Pakar Indef Racik Cara Cegah Kontraksi Pertumbuhan, Konsumsi jadi Resep Utama
Direktur Eksekutif Institute for Development of Economics and Finance (Indef) Enny Sri Hartati (Foto: Istimewa)

Bagikan:

JAKARTA – Direktur Eksekutif Institute for Development of Economics and Finance (Indef) Enny Sri Hartati telah memprediksi bahwa kontraksi pertumbuhan ekonomi pada sepanjang 2020 disebabkan oleh anjloknya tingkat konsumsi rumah tangga.

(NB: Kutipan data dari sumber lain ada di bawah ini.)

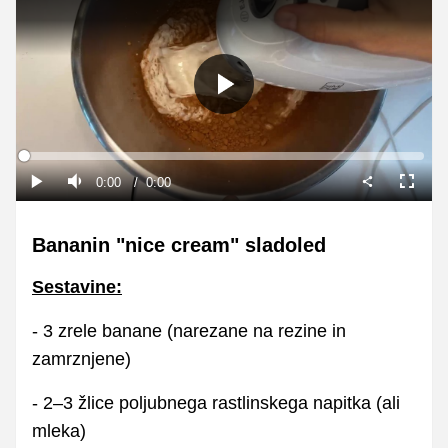
Predvajaj
Loaded
:
0%
Current
0:00
/
Duration
0:00
Predvajaj
Tiho
Celoza
način
Time
Bananin "nice cream" sladoled
Sestavine:
- 3 zrele banane (narezane na rezine in
zamrznjene)
- 2–3 žlice poljubnega rastlinskega napitka (ali
mleka)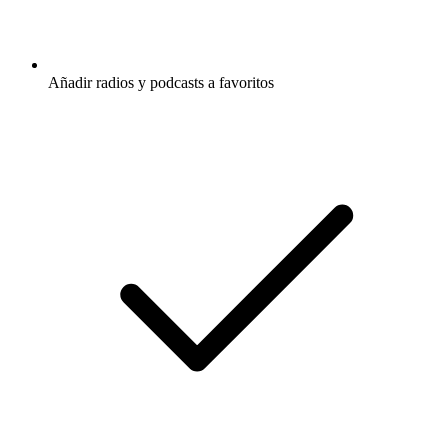
Añadir radios y podcasts a favoritos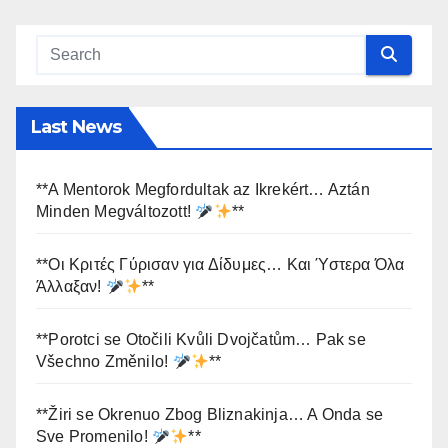
Last News
**A Mentorok Megfordultak az Ikrekért… Aztán
Minden Megváltozott!
**
**Οι Κριτές Γύρισαν για Δίδυμες… Και Ύστερα Όλα
Άλλαξαν!
**
**Porotci se Otočili Kvůli Dvojčatům… Pak se
Všechno Změnilo!
**
**Žiri se Okrenuo Zbog Bliznakinja… A Onda se
Sve Promenilo!
**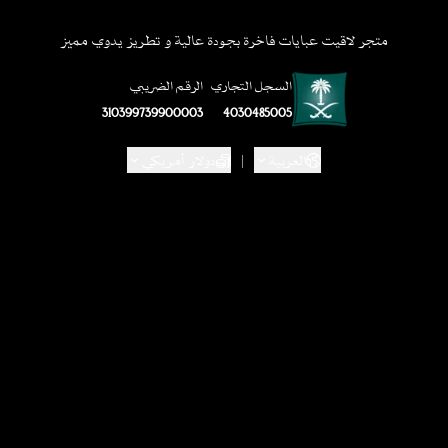
متجر لاقيت عبايات فاخرة بجودة عالية و تطريز يدوي مميز
السجل التجاري
الرقم الضريبي
310399739900003
4030485005
العربية
|
دولار أمريكي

Analisa tersebut kemudian dibenarkan oleh laporan Badan Pusat Statistik (BPS) yang menyebut bahwa konsumsi rumah tangga amblas ke level minus 2,63 persen yang merupakan cerminan dari rendahnya daya beli masyarakat.

Selain itu, Enny juga mengungkapkan bahwa faktor lain yang membuat pertumbuhan ekonomi nyungsep pada tahun lalu adalah rendahnya pembentukan modal tetap bruto (PMTB) atau yang kerap disebut investasi.

“Konsumsi turun apalagi sampai minus sudah pasti investasi akan ikut turun. Ini karena 80 persen produk yang dihasilkan oleh investasi terserap oleh pasar dalam negeri. Jadi upaya strategis yang bisa dilakukan pemerintah adalah menjaga konsumsi tetap stabil,” ujarnya kepada VOI, Jumat, 5 Februari.

Adapun dana Pemulihan Ekonomi Nasional (PEN) yang digulirkan pemerintah terbukti tidak mampu menahan laju kontraksi pertumbuhan.

“Kalau narasi yang dibangun oleh pemerintah dengan mengatakan bahwa kalau tidak ada dana PEN pertumbuhan bisa lebih dalam lagi minusnya, ini saya pikir bukan jawaban yang relevan,” tuturnya.

Enny menegaskan bahwa harus ada sebuah ukuran yang bisa menghitung berapa efektivitas dari penggunaan dana PEN yang ratusan triliun itu.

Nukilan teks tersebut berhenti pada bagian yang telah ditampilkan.